Let me be a little provocative here. I have talked to scientists and engineers who think I am crazy, but I have also talked to humanities scholars who think I am right. I often feel that my students can solve the problems in the book but cannot yet express themselves properly, cannot argue well, and cannot present well. In a world where decision makers need to communicate facts, clear, concise, factual, and meaningful messages are needed, or the message will be lost. That’s why I believe we should not specialize too early. You must learn from the beginning how a lawyer thinks, how an artist thinks, how a mathematician thinks, how a philosopher thinks, how an environmental scientist thinks, how a doctor thinks. So, the first thing to do is to have a broad horizon. There is a T-shaped knowledge metaphor for this: first spread out the tip of the T, then deepen the stem in at least one or two areas. One can be an excellent mathematician but still understand the water crisis. You can be a good lawyer, but that does not mean you are lost in finance. I love mentoring, working with my students. I am very selective about who I hire: I can only work with motivated people who need gentle guidance and want to move forward on their own.
We also heard in the laudation: you are a man of the world. You also mentioned the mathematician Pál Erdős and that your Erdős-number is three.
For me, interconnectedness is a wonderful feature of life on Earth. I, like everyone else, have had completely crazy random encounters when I was not expecting it It seems crazy at first, but there are billions of opportunities for unexpected interactions in the system, right? That’s the real network we live in. We are going to stumble across these connections, and it would be crazy if they did not exist. Erdős was able to prove that mathematically, the network of people. But there are also networks of problems because our Earth is a connected object. If we start moving one part of the system, what does that do to the other part of the system? That’s not necessarily something that someone who is just an engineer can answer. We may also need to consider the historical perspective of the phenomenon. I may have to look at certain questions from a medical perspective and so on. But I am not saying that everybody must be a doctor, a social scientist, a lawyer, and an engineer all at the same time. I am saying that if you have enough expertise, you can be part of a group that can think so broadly. But you must learn to think, and you must learn to talk to each other. I am a big believer in team-based research and thinking, for which effective communication is essential. On several occasions, in summer programmes with 35 graduate students, we thought about specific goals and specific problems that were urgent for people in the field. This required a biologist to talk with a lawyer or a local cultural expert. I found that by focusing thinking on answering specific questions, we were able to get people from different disciplines to talk in new ways about issues they had never discussed before. This, of course, requires very specific questions so that it does not end up as empty talk.

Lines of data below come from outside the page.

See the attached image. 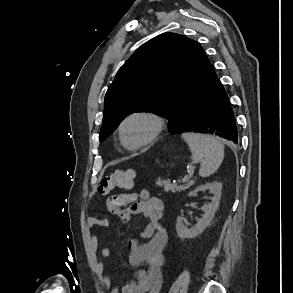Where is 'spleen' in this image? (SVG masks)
<instances>
[{"label":"spleen","mask_w":293,"mask_h":293,"mask_svg":"<svg viewBox=\"0 0 293 293\" xmlns=\"http://www.w3.org/2000/svg\"><path fill=\"white\" fill-rule=\"evenodd\" d=\"M182 138L188 144L192 153V160L199 162V174L207 177L213 174L221 165L224 158V145L222 142L207 134L185 132Z\"/></svg>","instance_id":"1"}]
</instances>
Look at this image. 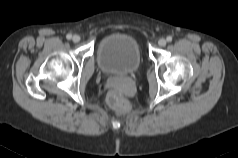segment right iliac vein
Wrapping results in <instances>:
<instances>
[{
	"label": "right iliac vein",
	"mask_w": 238,
	"mask_h": 158,
	"mask_svg": "<svg viewBox=\"0 0 238 158\" xmlns=\"http://www.w3.org/2000/svg\"><path fill=\"white\" fill-rule=\"evenodd\" d=\"M72 41L75 42V43H78L80 41V36L79 35H74L72 37Z\"/></svg>",
	"instance_id": "right-iliac-vein-1"
}]
</instances>
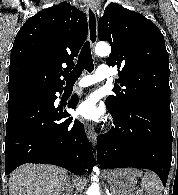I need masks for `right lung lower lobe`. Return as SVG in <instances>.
<instances>
[{"instance_id": "1", "label": "right lung lower lobe", "mask_w": 178, "mask_h": 195, "mask_svg": "<svg viewBox=\"0 0 178 195\" xmlns=\"http://www.w3.org/2000/svg\"><path fill=\"white\" fill-rule=\"evenodd\" d=\"M62 88L23 92L9 97L5 138V174L24 163L61 166L82 175L91 172L94 159L83 124L55 108V93ZM75 94L68 108H75Z\"/></svg>"}]
</instances>
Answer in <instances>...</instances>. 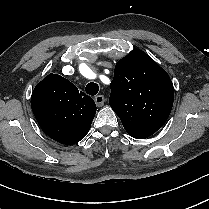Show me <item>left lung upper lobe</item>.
I'll use <instances>...</instances> for the list:
<instances>
[{"label":"left lung upper lobe","mask_w":209,"mask_h":209,"mask_svg":"<svg viewBox=\"0 0 209 209\" xmlns=\"http://www.w3.org/2000/svg\"><path fill=\"white\" fill-rule=\"evenodd\" d=\"M109 104L125 130L144 139L168 119L174 88L167 72L145 52L134 49L115 66Z\"/></svg>","instance_id":"1"}]
</instances>
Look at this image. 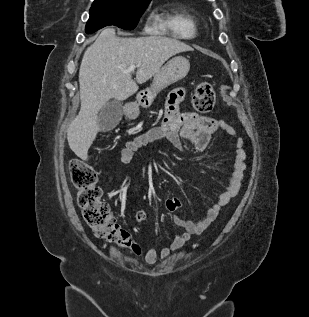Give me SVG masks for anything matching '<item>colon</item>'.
Segmentation results:
<instances>
[{
  "instance_id": "5ec220e1",
  "label": "colon",
  "mask_w": 309,
  "mask_h": 317,
  "mask_svg": "<svg viewBox=\"0 0 309 317\" xmlns=\"http://www.w3.org/2000/svg\"><path fill=\"white\" fill-rule=\"evenodd\" d=\"M194 110L207 113L215 105V92L210 83H200L191 99ZM70 177L78 190V204L85 222L94 234L135 254L140 253L130 234L113 217L109 205L102 199V191L97 186L95 170L81 159H73L69 164Z\"/></svg>"
}]
</instances>
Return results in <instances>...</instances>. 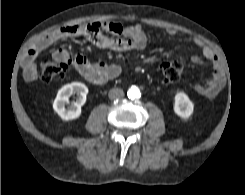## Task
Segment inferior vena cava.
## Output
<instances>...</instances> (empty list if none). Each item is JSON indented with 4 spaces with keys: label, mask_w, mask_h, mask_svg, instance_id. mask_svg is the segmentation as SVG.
<instances>
[{
    "label": "inferior vena cava",
    "mask_w": 245,
    "mask_h": 195,
    "mask_svg": "<svg viewBox=\"0 0 245 195\" xmlns=\"http://www.w3.org/2000/svg\"><path fill=\"white\" fill-rule=\"evenodd\" d=\"M108 96L110 99H120L124 97V92L120 88H113L109 91Z\"/></svg>",
    "instance_id": "602c4592"
}]
</instances>
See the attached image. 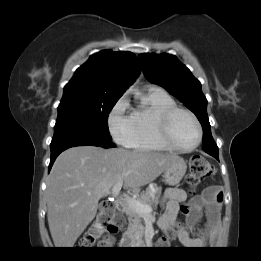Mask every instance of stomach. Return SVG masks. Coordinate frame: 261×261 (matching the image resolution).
Wrapping results in <instances>:
<instances>
[{"mask_svg":"<svg viewBox=\"0 0 261 261\" xmlns=\"http://www.w3.org/2000/svg\"><path fill=\"white\" fill-rule=\"evenodd\" d=\"M187 165L183 158L177 156L164 171L163 178L169 186L177 185L186 173Z\"/></svg>","mask_w":261,"mask_h":261,"instance_id":"stomach-1","label":"stomach"}]
</instances>
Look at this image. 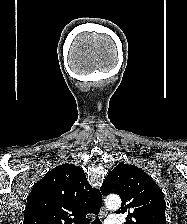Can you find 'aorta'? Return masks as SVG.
<instances>
[{
	"label": "aorta",
	"instance_id": "aorta-1",
	"mask_svg": "<svg viewBox=\"0 0 187 224\" xmlns=\"http://www.w3.org/2000/svg\"><path fill=\"white\" fill-rule=\"evenodd\" d=\"M105 205L108 209L116 210L121 206V199L117 195L108 196L105 200Z\"/></svg>",
	"mask_w": 187,
	"mask_h": 224
}]
</instances>
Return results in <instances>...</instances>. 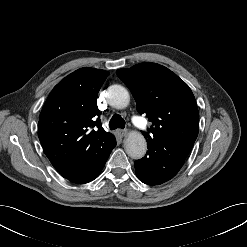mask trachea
<instances>
[{
  "mask_svg": "<svg viewBox=\"0 0 247 247\" xmlns=\"http://www.w3.org/2000/svg\"><path fill=\"white\" fill-rule=\"evenodd\" d=\"M109 127L112 130L117 129V128L123 129L125 127V121L120 115L114 114L112 118L110 119Z\"/></svg>",
  "mask_w": 247,
  "mask_h": 247,
  "instance_id": "1",
  "label": "trachea"
}]
</instances>
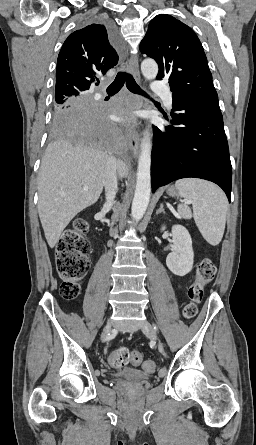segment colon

Academic work requires a lot of concentration, so sometimes you need to relax: when you have free time, what do you do with it, how can you switch off?

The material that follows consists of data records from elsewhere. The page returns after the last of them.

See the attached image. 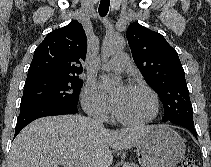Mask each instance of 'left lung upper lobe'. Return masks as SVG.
<instances>
[{
    "label": "left lung upper lobe",
    "mask_w": 211,
    "mask_h": 167,
    "mask_svg": "<svg viewBox=\"0 0 211 167\" xmlns=\"http://www.w3.org/2000/svg\"><path fill=\"white\" fill-rule=\"evenodd\" d=\"M135 64L164 106L163 121L194 125L185 73L176 50L158 32L129 25L126 32Z\"/></svg>",
    "instance_id": "left-lung-upper-lobe-1"
}]
</instances>
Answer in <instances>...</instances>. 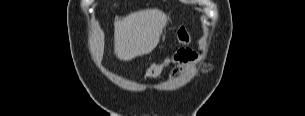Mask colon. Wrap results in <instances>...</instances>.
Masks as SVG:
<instances>
[{"label":"colon","mask_w":305,"mask_h":116,"mask_svg":"<svg viewBox=\"0 0 305 116\" xmlns=\"http://www.w3.org/2000/svg\"><path fill=\"white\" fill-rule=\"evenodd\" d=\"M190 41L191 35L188 29L185 26H180L176 31L177 48L172 56L174 60L182 58L185 55L186 49H184L183 46L188 45ZM167 63L168 61H164L150 66L146 72L145 78L148 80L157 78L162 73Z\"/></svg>","instance_id":"5ec220e1"}]
</instances>
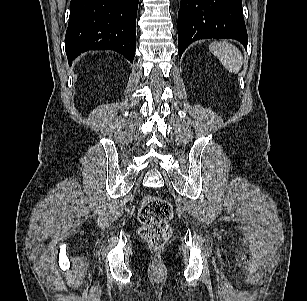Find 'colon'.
Wrapping results in <instances>:
<instances>
[{"label": "colon", "mask_w": 307, "mask_h": 301, "mask_svg": "<svg viewBox=\"0 0 307 301\" xmlns=\"http://www.w3.org/2000/svg\"><path fill=\"white\" fill-rule=\"evenodd\" d=\"M172 216L173 210L167 200L156 195L146 196L138 210L141 237L152 247L166 244L171 236Z\"/></svg>", "instance_id": "1"}]
</instances>
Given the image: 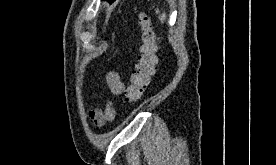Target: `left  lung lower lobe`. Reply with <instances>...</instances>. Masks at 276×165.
Segmentation results:
<instances>
[{"label":"left lung lower lobe","instance_id":"obj_1","mask_svg":"<svg viewBox=\"0 0 276 165\" xmlns=\"http://www.w3.org/2000/svg\"><path fill=\"white\" fill-rule=\"evenodd\" d=\"M113 1H114V0H109V2H111V3H112Z\"/></svg>","mask_w":276,"mask_h":165}]
</instances>
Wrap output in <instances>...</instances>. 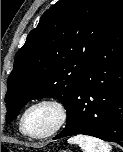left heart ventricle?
Returning a JSON list of instances; mask_svg holds the SVG:
<instances>
[{"label": "left heart ventricle", "mask_w": 123, "mask_h": 152, "mask_svg": "<svg viewBox=\"0 0 123 152\" xmlns=\"http://www.w3.org/2000/svg\"><path fill=\"white\" fill-rule=\"evenodd\" d=\"M58 121L57 110L50 105H40L29 111L25 125L32 134H43L51 130Z\"/></svg>", "instance_id": "obj_1"}]
</instances>
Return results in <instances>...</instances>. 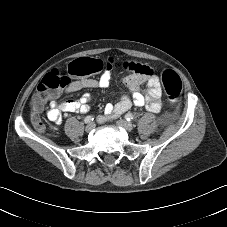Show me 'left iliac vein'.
<instances>
[{"label":"left iliac vein","mask_w":227,"mask_h":227,"mask_svg":"<svg viewBox=\"0 0 227 227\" xmlns=\"http://www.w3.org/2000/svg\"><path fill=\"white\" fill-rule=\"evenodd\" d=\"M116 125H117L118 127H121V128H123V129H125V130L128 131V132H131V131L134 129L133 124L130 123V122H127V121H125V120H118V121L116 122Z\"/></svg>","instance_id":"4c4485c4"}]
</instances>
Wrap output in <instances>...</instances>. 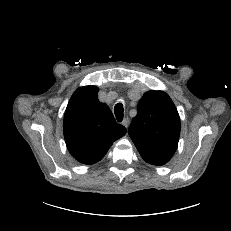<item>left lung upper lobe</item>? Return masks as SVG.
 I'll use <instances>...</instances> for the list:
<instances>
[{"label": "left lung upper lobe", "mask_w": 231, "mask_h": 231, "mask_svg": "<svg viewBox=\"0 0 231 231\" xmlns=\"http://www.w3.org/2000/svg\"><path fill=\"white\" fill-rule=\"evenodd\" d=\"M128 133L141 157L161 166L174 155L180 135V118L170 97L162 92H146L138 103Z\"/></svg>", "instance_id": "obj_1"}]
</instances>
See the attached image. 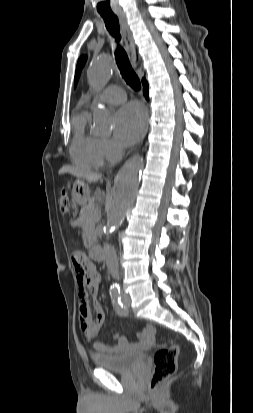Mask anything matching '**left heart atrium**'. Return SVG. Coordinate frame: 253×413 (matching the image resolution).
Returning a JSON list of instances; mask_svg holds the SVG:
<instances>
[{
    "label": "left heart atrium",
    "instance_id": "left-heart-atrium-1",
    "mask_svg": "<svg viewBox=\"0 0 253 413\" xmlns=\"http://www.w3.org/2000/svg\"><path fill=\"white\" fill-rule=\"evenodd\" d=\"M146 127V114L138 103L123 106L116 115L115 135L122 145L136 142Z\"/></svg>",
    "mask_w": 253,
    "mask_h": 413
}]
</instances>
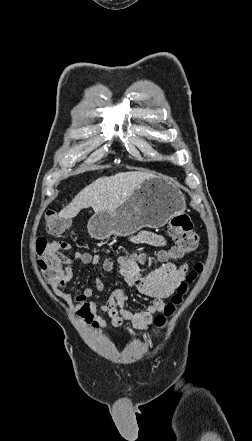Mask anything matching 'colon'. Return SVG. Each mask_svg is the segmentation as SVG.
I'll use <instances>...</instances> for the list:
<instances>
[{
    "mask_svg": "<svg viewBox=\"0 0 252 441\" xmlns=\"http://www.w3.org/2000/svg\"><path fill=\"white\" fill-rule=\"evenodd\" d=\"M69 221L56 215L54 212L48 215L46 221V230L57 236H62L69 228ZM168 235L174 242L171 255L173 257H184L194 251L198 246V236L193 229L190 218L185 214H180L171 219L168 226ZM61 242L40 239L36 243V252L38 256L37 264L48 281L59 282L64 272L61 269L63 256L60 253ZM163 258V255H160ZM203 269L202 263H198L193 271H191L185 281H183L172 297L170 303L165 305L162 314L154 319L157 328L165 325L166 319L171 316L177 307L182 303L184 295L187 293L189 285L194 282L197 274ZM97 325V322L94 323Z\"/></svg>",
    "mask_w": 252,
    "mask_h": 441,
    "instance_id": "obj_1",
    "label": "colon"
}]
</instances>
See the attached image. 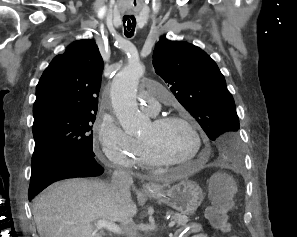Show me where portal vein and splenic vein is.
Segmentation results:
<instances>
[{"instance_id": "obj_1", "label": "portal vein and splenic vein", "mask_w": 297, "mask_h": 237, "mask_svg": "<svg viewBox=\"0 0 297 237\" xmlns=\"http://www.w3.org/2000/svg\"><path fill=\"white\" fill-rule=\"evenodd\" d=\"M176 224L175 221H171L169 223V228L173 227L174 225ZM96 227L98 229H101V228H104L112 233H115V234H122V230L121 228L116 225L115 223H112V222H108V221H105V220H98L96 223H95Z\"/></svg>"}]
</instances>
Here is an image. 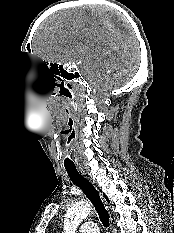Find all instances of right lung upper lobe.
<instances>
[{
    "instance_id": "cb5924a9",
    "label": "right lung upper lobe",
    "mask_w": 174,
    "mask_h": 233,
    "mask_svg": "<svg viewBox=\"0 0 174 233\" xmlns=\"http://www.w3.org/2000/svg\"><path fill=\"white\" fill-rule=\"evenodd\" d=\"M104 197L106 198V200L109 202V200H108V198H107V196L104 194Z\"/></svg>"
}]
</instances>
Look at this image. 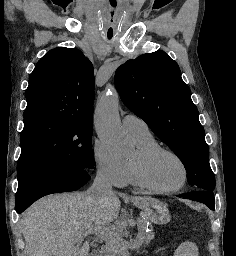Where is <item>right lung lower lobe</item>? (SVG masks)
Masks as SVG:
<instances>
[{
    "mask_svg": "<svg viewBox=\"0 0 236 256\" xmlns=\"http://www.w3.org/2000/svg\"><path fill=\"white\" fill-rule=\"evenodd\" d=\"M88 171L76 166H65L27 176L18 183L16 212L21 214L33 202L45 195L79 189L90 179Z\"/></svg>",
    "mask_w": 236,
    "mask_h": 256,
    "instance_id": "1",
    "label": "right lung lower lobe"
}]
</instances>
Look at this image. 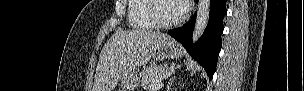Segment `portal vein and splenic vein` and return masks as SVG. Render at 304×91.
<instances>
[{"label":"portal vein and splenic vein","instance_id":"obj_1","mask_svg":"<svg viewBox=\"0 0 304 91\" xmlns=\"http://www.w3.org/2000/svg\"><path fill=\"white\" fill-rule=\"evenodd\" d=\"M161 86H162V84L157 83V84H155V85H153V86L151 87V91H156V90L159 89Z\"/></svg>","mask_w":304,"mask_h":91}]
</instances>
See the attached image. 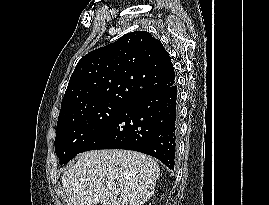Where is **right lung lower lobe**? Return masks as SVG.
<instances>
[{
  "label": "right lung lower lobe",
  "mask_w": 269,
  "mask_h": 205,
  "mask_svg": "<svg viewBox=\"0 0 269 205\" xmlns=\"http://www.w3.org/2000/svg\"><path fill=\"white\" fill-rule=\"evenodd\" d=\"M179 127L177 86L145 95L114 117L81 152L127 149L151 155L174 169Z\"/></svg>",
  "instance_id": "98d812e1"
}]
</instances>
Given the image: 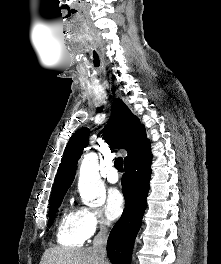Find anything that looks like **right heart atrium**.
<instances>
[{"mask_svg":"<svg viewBox=\"0 0 221 264\" xmlns=\"http://www.w3.org/2000/svg\"><path fill=\"white\" fill-rule=\"evenodd\" d=\"M83 232L87 238L97 232H103L109 226V222L104 218L101 210L83 206L78 209Z\"/></svg>","mask_w":221,"mask_h":264,"instance_id":"1","label":"right heart atrium"}]
</instances>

I like to cook Hungarian food. You know, my father is 99 years old, and we made a small collection of his recipes with him. If he can help, he shows me the tricks. We mainly make his favorite, the chicken stew. He’s very good at that. I’ve been experimenting with other things myself. I try to do it the way my grandmother did it, and it’s fun, I love it. I also do some music – alone or with friends. I play guitar, but lately I’ve been trying my hand at the banjo, which I admit I’m not that good at. I’m not a singer, so I’m always looking for someone to sing with. That works well too, I can concentrate on what I’m playing. Not to mention, I like to explore new places in New York. I teach at the city’s public university, which has 500,000 students. Not a day goes by that I don’t meet someone from campus – that’s my way of shaking hands with Karinthy.